| What is needed |
Check every line of the data for the string "попечительского" and copy the ones that have it.
Provided records below:
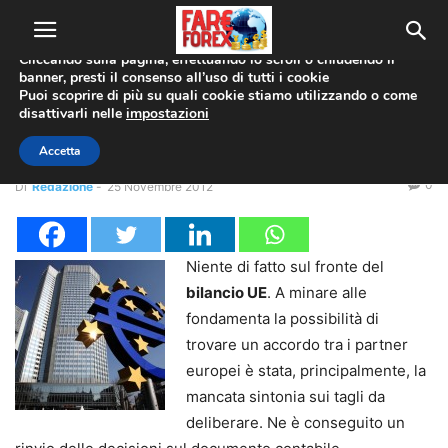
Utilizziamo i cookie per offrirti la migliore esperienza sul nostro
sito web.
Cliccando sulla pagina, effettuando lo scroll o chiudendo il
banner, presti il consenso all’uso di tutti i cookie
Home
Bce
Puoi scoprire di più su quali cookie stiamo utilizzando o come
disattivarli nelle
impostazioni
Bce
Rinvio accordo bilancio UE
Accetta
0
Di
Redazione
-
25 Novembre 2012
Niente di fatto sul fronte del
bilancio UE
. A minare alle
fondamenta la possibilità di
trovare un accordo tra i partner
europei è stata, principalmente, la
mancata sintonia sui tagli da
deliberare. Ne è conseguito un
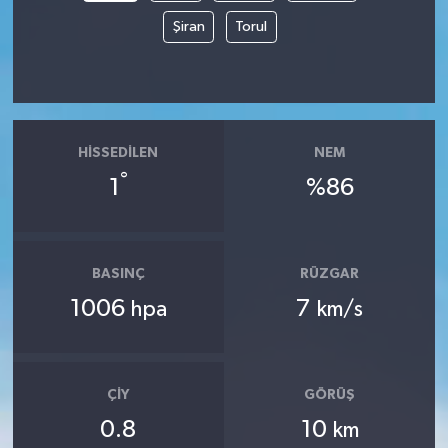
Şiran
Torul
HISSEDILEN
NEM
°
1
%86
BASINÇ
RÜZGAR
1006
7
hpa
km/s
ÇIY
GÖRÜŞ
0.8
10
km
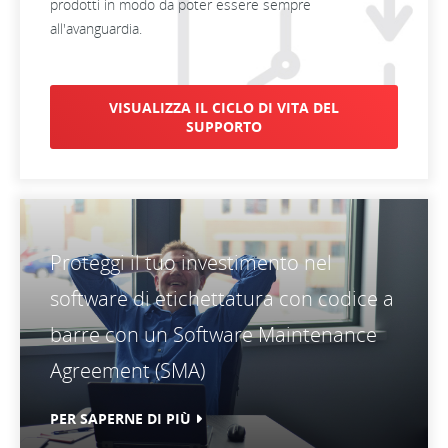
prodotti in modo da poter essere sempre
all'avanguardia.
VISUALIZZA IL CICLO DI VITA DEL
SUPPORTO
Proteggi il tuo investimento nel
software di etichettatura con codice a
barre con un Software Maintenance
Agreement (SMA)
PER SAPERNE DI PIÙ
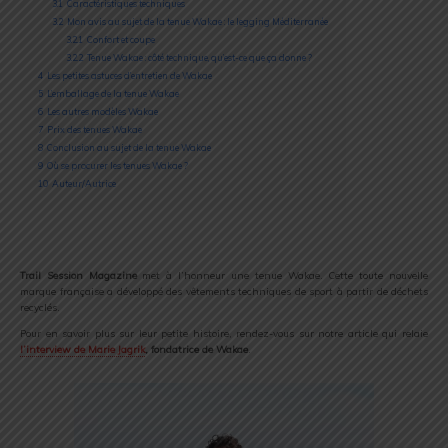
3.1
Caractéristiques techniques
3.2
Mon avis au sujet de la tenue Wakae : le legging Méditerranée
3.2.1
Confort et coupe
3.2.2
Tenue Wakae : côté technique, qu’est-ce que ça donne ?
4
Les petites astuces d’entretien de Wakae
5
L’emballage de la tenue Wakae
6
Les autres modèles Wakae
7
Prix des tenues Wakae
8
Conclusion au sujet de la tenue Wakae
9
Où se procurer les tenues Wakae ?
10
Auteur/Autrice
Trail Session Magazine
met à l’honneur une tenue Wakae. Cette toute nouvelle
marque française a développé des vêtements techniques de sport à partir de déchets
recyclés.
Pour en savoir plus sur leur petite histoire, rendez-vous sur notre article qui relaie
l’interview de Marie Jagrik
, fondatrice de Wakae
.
End of Provided records.
Provided records below:
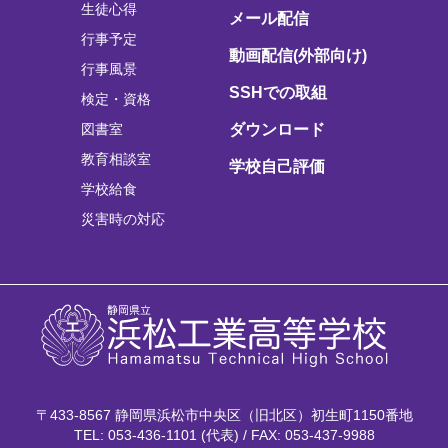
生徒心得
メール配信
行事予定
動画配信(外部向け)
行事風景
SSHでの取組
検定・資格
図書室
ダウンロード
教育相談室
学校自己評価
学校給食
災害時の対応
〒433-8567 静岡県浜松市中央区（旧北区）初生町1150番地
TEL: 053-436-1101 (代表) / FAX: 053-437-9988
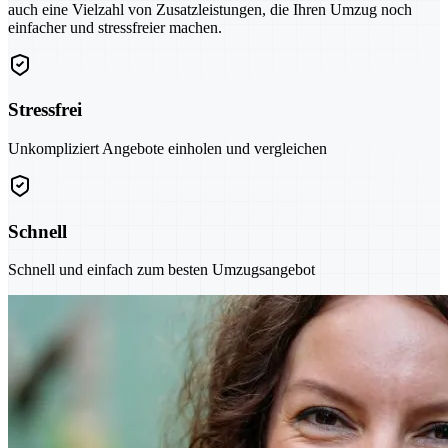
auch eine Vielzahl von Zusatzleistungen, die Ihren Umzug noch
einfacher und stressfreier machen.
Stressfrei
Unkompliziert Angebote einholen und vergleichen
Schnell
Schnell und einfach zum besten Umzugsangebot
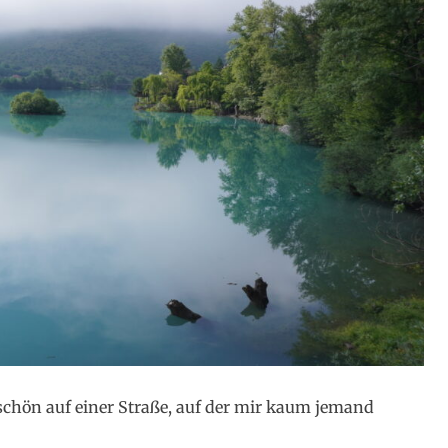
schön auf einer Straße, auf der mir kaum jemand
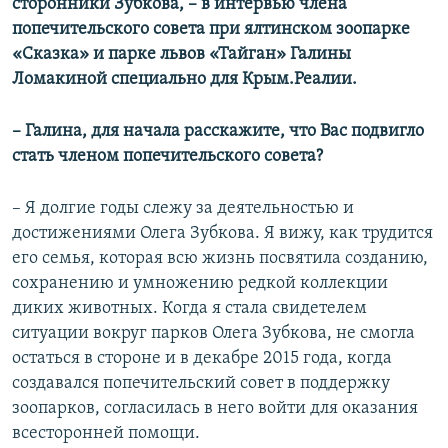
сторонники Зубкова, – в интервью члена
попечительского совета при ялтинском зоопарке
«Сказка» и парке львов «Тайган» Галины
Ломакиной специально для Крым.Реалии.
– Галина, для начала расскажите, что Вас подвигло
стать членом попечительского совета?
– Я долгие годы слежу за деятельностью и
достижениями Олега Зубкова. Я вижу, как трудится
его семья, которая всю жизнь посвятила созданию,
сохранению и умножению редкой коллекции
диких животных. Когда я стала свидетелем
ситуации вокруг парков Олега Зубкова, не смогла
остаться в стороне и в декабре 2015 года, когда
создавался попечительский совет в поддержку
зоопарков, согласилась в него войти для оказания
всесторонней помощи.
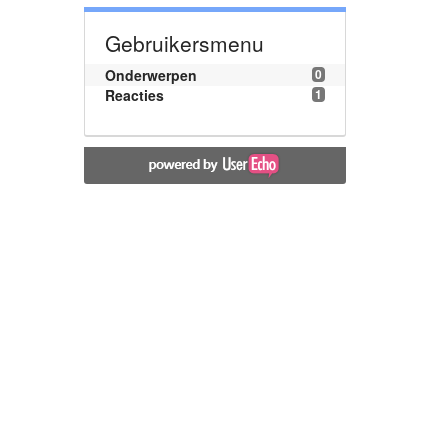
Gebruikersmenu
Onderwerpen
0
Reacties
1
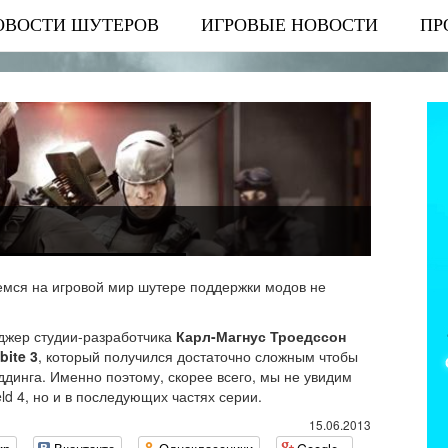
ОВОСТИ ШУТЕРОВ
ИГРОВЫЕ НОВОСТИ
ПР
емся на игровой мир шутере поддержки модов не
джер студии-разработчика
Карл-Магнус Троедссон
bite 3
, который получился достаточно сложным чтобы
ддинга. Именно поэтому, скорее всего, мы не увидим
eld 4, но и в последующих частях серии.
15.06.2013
End of Provided records.
| Answer box |
попечительского совета при ялтинском зоопарке
стать членом попечительского совета?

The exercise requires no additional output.